Unión civil
Juan T es un cuentista del taller de historias que en las noches viste de mujer para ser ella. Sí, ella. Cuando la conocimos descubrimos que era como cualquier otro, con las mismas inquietudes, algarabías y desamores. Me preguntó lo que creía de un proyecto que le iba permitir a él unirse ante la ley con otro “él”.
Le expliqué que la unión civil era un mecanismo que le permitiría asegurarse patrimonialmente y acceder a ciertos derechos relativos a la herencia, el seguro de vida, la atención médica y más. Juan me miró con extrañeza y más cuando le demostré que la unión civil debería ampliar su alcance y contemplar todos los vínculos, incluyendo a aquellos heterosexuales que conviven sin matiz sexual alguno: una tía y un sobrino, dos amigos (heteros ambos), el chófer y la anciana propietaria de la casa, el sirviente y el servido. Buena opción para eludir el desamparo ulterior. En realidad, esa es la posición que he defendido: “la unión civil al margen de cualquier sesgo sexual”. Pero fácil es ver desde la otra orilla.
En aquel menjunje legal explicado sostenidamente por un heterosexual (y casado, de colmo, con otra heterosexual), todo no era más que un asunto de derechos y prerrogativas sobre bienes y a Juan le importaba poco la herencia, el seguro, la atención médica o ser el privilegiado que habría de decidir si a su pareja lo desconectaban o no de un tubo o si le abrían la carne para remendar un órgano descompuesto. Al decir verdad, yo tampoco pensé en esos temas cuando me casé con Lucía. Me era irrelevante la herencia, el seguro o si ella habría de decidir si me desconectaban de un tubo o me deslizaban el filo en la piel para recomponerme el corazón o las tripas. Me casé con ella hace diez años por una razón fundamental y no por los detalles. Mi objeto no fue el estatus patrimonial sino unirme a ella en un plano más elevado, personalísimo, estable e institucionalizado”.

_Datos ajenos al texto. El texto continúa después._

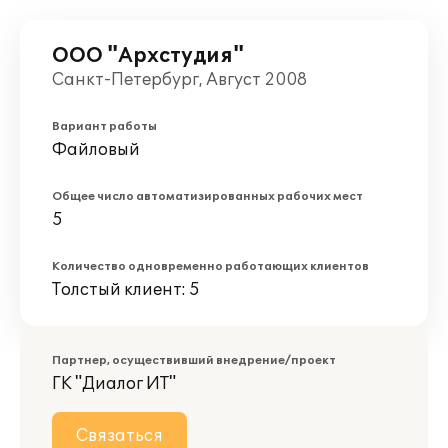
ООО "Архстудия"
Санкт-Петербург, Август 2008
Вариант работы
Файловый
Общее число автоматизированных рабочих мест
5
Количество одновременно работающих клиентов
Толстый клиент: 5
Партнер, осуществивший внедрение/проект
ГК "Диалог ИТ"
Связаться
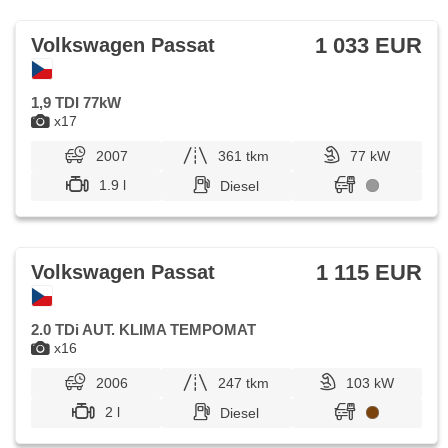
1 033 EUR
Volkswagen Passat
1,9 TDI 77kW
x17
2007
361 tkm
77 kW
1.9 l
Diesel
1 115 EUR
Volkswagen Passat
2.0 TDi AUT. KLIMA TEMPOMAT
x16
2006
247 tkm
103 kW
2 l
Diesel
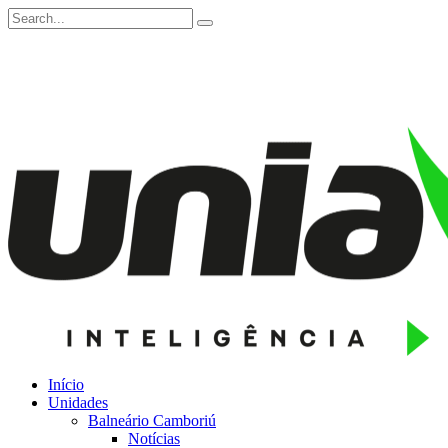
Início
Unidades
Balneário Camboriú
Notícias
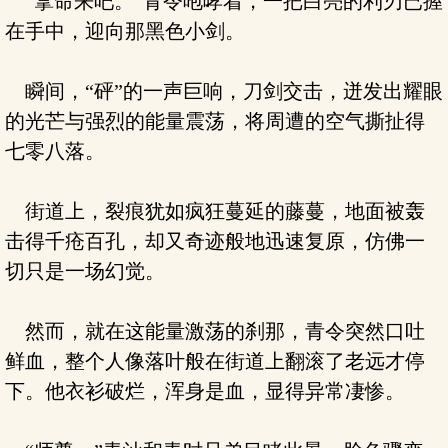
“拿命来吧。”青令咆哮着，一把白亮的利刃已握
在手中，迎向那黑色小剑。
瞬间，“砰”的一声巨响，刀剑交击，迸发出耀眼
的光芒与强烈的能量震荡，将周遭的空气撕扯得
七零八落。
街道上，裂痕犹如疯狂蔓延的藤蔓，地面被轰
击得千疮百孔，却又奇迹般地迅速复原，仿佛一
切只是一场幻觉。
然而，就在这能量激荡的刹那，青令突然口吐
鲜血，整个人像落叶般在街道上翻滚了老远才停
下。他衣衫破烂，浑身是血，显得异常凄惨。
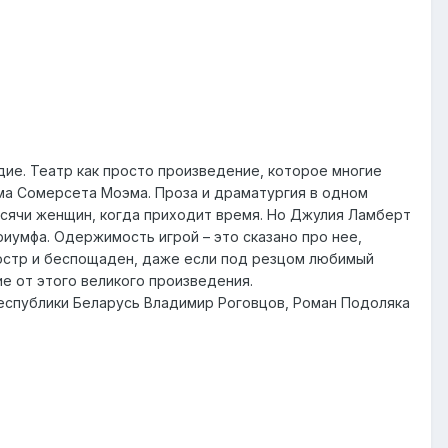
оядие. Театр как просто произведение, которое многие
яма Сомерсета Моэма. Проза и драматургия в одном
ысячи женщин, когда приходит время. Но Джулия Ламберт
риумфа. Одержимость игрой – это сказано про нее,
остр и беспощаден, даже если под резцом любимый
ие от этого великого произведения.
Республики Беларусь Владимир Роговцов, Роман Подоляка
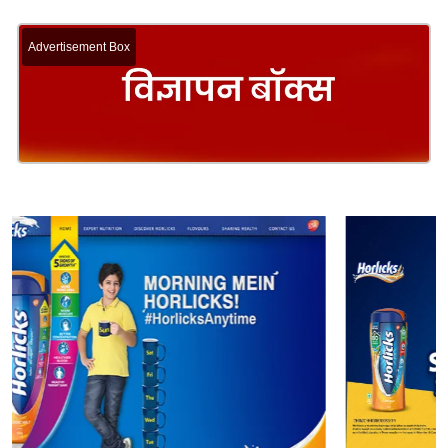
Advertisement Box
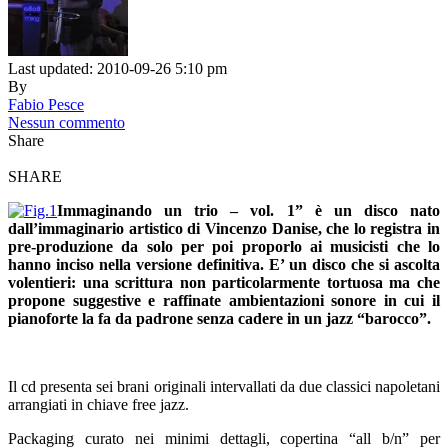
Last updated: 2010-09-26 5:10 pm
By
Fabio Pesce
Nessun commento
Share
SHARE
Immaginando un trio – vol. 1” è un disco nato
dall’immaginario artistico di Vincenzo Danise, che lo registra in
pre-produzione da solo per poi pro
porlo ai musicisti che lo
hanno inciso nella versione definitiva. E’ un disco che si ascolta
volentieri: una scrittura non particolarmente tortuosa ma che
propone suggestive e raffinate ambientazioni sonore in cui il
pianoforte la fa da padrone senza cadere in un jazz “barocco”.
Il cd presenta sei brani originali intervallati da due classici napoletani
arrangiati in chiave free jazz.
Packaging curato nei minimi dettagli, copertina “all b/n” per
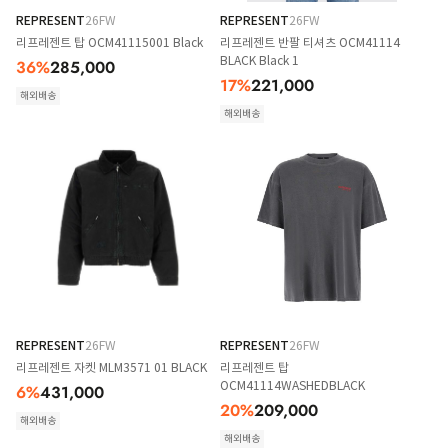
REPRESENT
26FW
REPRESENT
26FW
리프레젠트 탑 OCM41115001 Black
리프레젠트 반팔 티셔츠 OCM41114
BLACK Black 1
36
%
285,000
17
%
221,000
해외배송
해외배송
REPRESENT
26FW
REPRESENT
26FW
리프레젠트 자켓 MLM3571 01 BLACK
리프레젠트 탑
OCM41114WASHEDBLACK
6
%
431,000
20
%
209,000
해외배송
해외배송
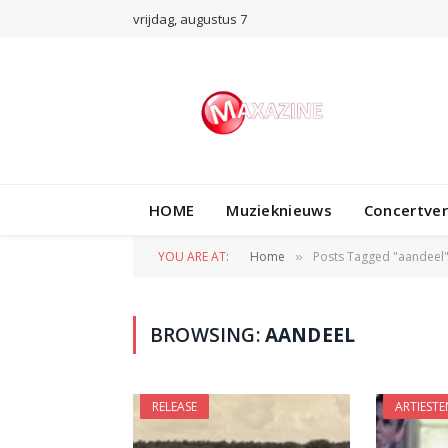
vrijdag, augustus 7
HOME
Muzieknieuws
Concertve
YOU ARE AT:
Home
Posts Tagged "aandeel
»
BROWSING:
AANDEEL
RELEASE
ARTIESTE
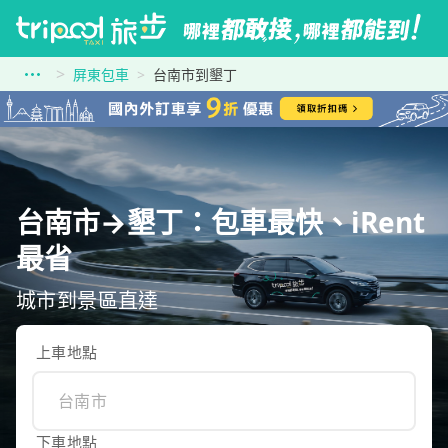
屏東包車
台南市到墾丁
台南市→墾丁：包車最快、iRent
最省
城市到景區直達
上車地點
下車地點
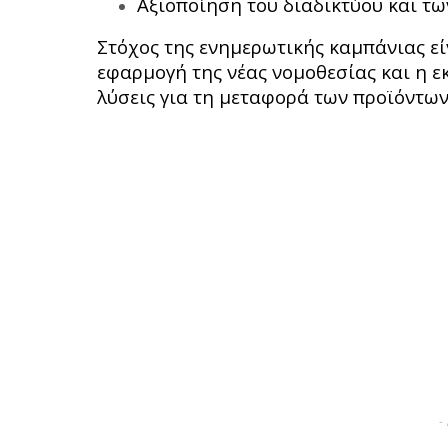
Αξιοποίηση του διαδικτύου και των
Στόχος της ενημερωτικής καμπάνιας εί
εφαρμογή της νέας νομοθεσίας και η 
λύσεις για τη μεταφορά των προϊόντω
-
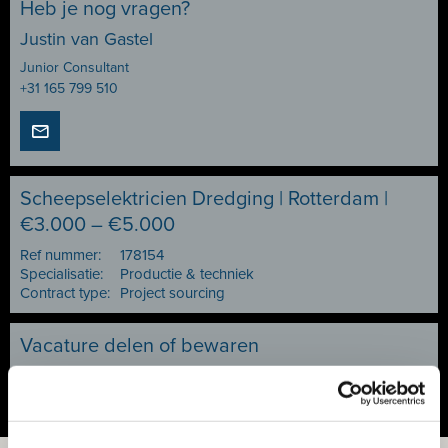
Heb je nog vragen?
Justin van Gastel
Junior Consultant
+31 165 799 510
Scheepselektricien Dredging | Rotterdam |
€3.000 – €5.000
Ref nummer:
178154
Specialisatie:
Productie & techniek
Contract type:
Project sourcing
Vacature delen of bewaren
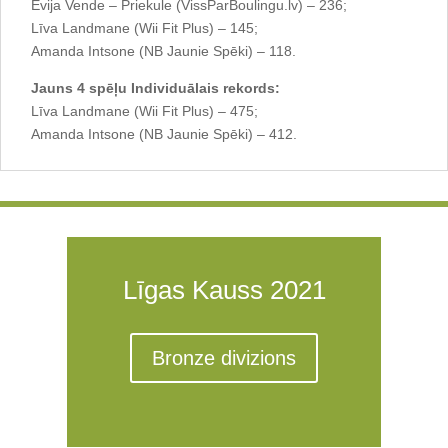
Evija Vende – Priekule (VissParBoulingu.lv) – 236;
Līva Landmane (Wii Fit Plus) – 145;
Amanda Intsone (NB Jaunie Spēki) – 118.
Jauns 4 spēļu Individuālais rekords:
Līva Landmane (Wii Fit Plus) – 475;
Amanda Intsone (NB Jaunie Spēki) – 412.
Līgas Kauss 2021
Bronze divizions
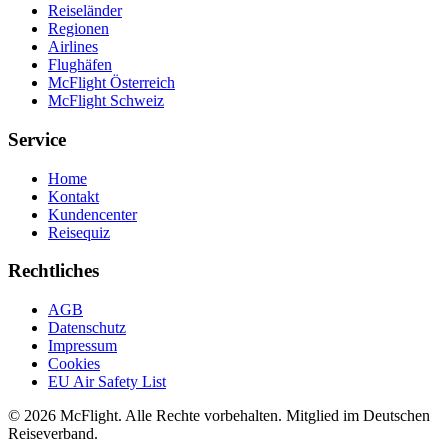
Reiseländer
Regionen
Airlines
Flughäfen
McFlight Österreich
McFlight Schweiz
Service
Home
Kontakt
Kundencenter
Reisequiz
Rechtliches
AGB
Datenschutz
Impressum
Cookies
EU Air Safety List
© 2026 McFlight. Alle Rechte vorbehalten. Mitglied im Deutschen
Reiseverband.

Juan, simplemente quería casarse como todos y por las mismas razones, sentirse como aquellos millones que en una fiesta o un club presentan a su acompañante como algo más que su acompañante.
Él era de aquellos que llamaban a las cosas por su nombre, le importaba poco el tecnicismo legal (además era médico y respetabilísimo) y menos aún las ligazones jurídicas que solo servían para maquillar la genuina intención de las partes. Entonces reparé que la Unión Civil era apenas una máscara de la realidad, que lo que Juan quería era casarse. Ser como los demás, no danzar en solitario y al margen, ser (con todo derecho, desde luego) como todos, como usted, como yo.
Juan, a diferencia del resto de sus similares, defendía el Matrimonio Gay, a secas. Rechazaba otro apelativo que sirviera para el consuelo o la oportunidad. “Es que en una sociedad conservadora no puedes cambiar las instituciones a ese nivel”, le dije.
No sé que será de Juan, tampoco de Miguel, su conviviente. Dejaron de habitar aquella casa en el malecón. Solteros ambos, comparten en algún lugar, la breve e inefable sombra que siempre los cobijó.